What the task asks >>
Each line of the records must appear in your answer exactly, with no pictures.

Exercise materials >>
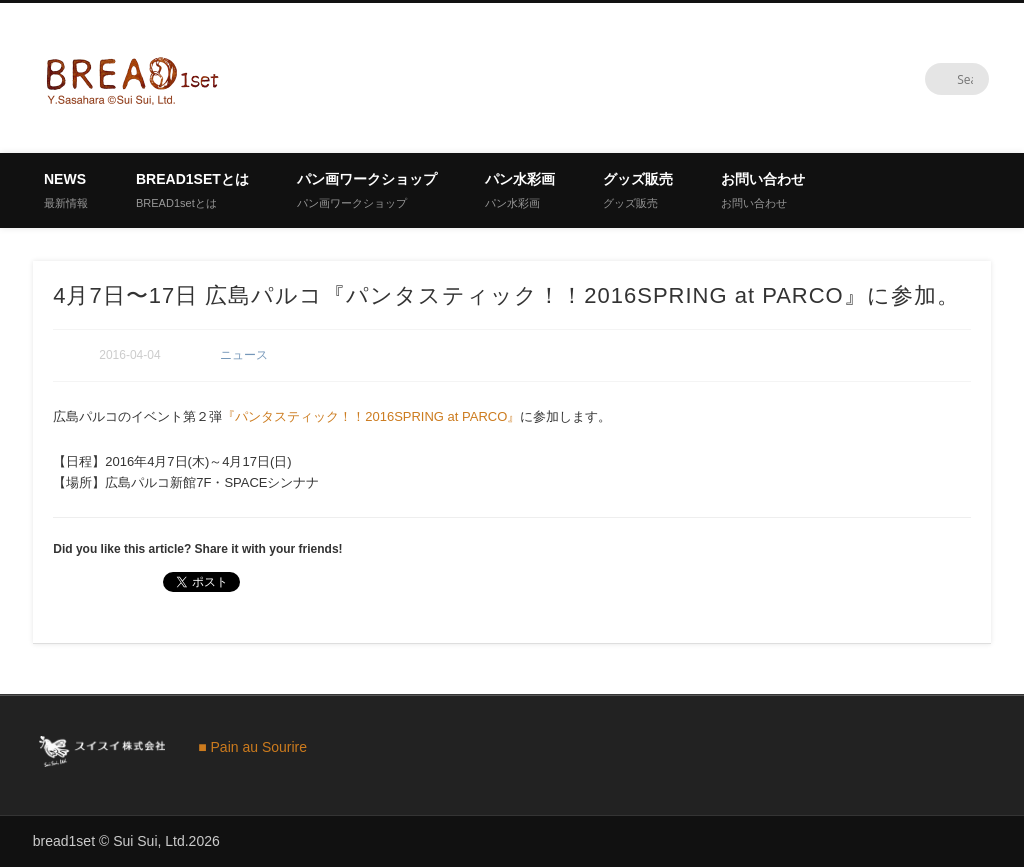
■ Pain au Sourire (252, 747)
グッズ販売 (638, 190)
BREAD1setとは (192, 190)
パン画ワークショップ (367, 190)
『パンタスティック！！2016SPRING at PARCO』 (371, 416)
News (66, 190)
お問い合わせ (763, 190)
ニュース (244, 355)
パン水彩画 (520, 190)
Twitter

Exercise solution >>
■ Pain au Sourire (252, 747)
グッズ販売 (638, 190)
BREAD1setとは (192, 190)
パン画ワークショップ (367, 190)
『パンタスティック！！2016SPRING at PARCO』 (371, 416)
News (66, 190)
お問い合わせ (763, 190)
ニュース (244, 355)
パン水彩画 (520, 190)
Twitter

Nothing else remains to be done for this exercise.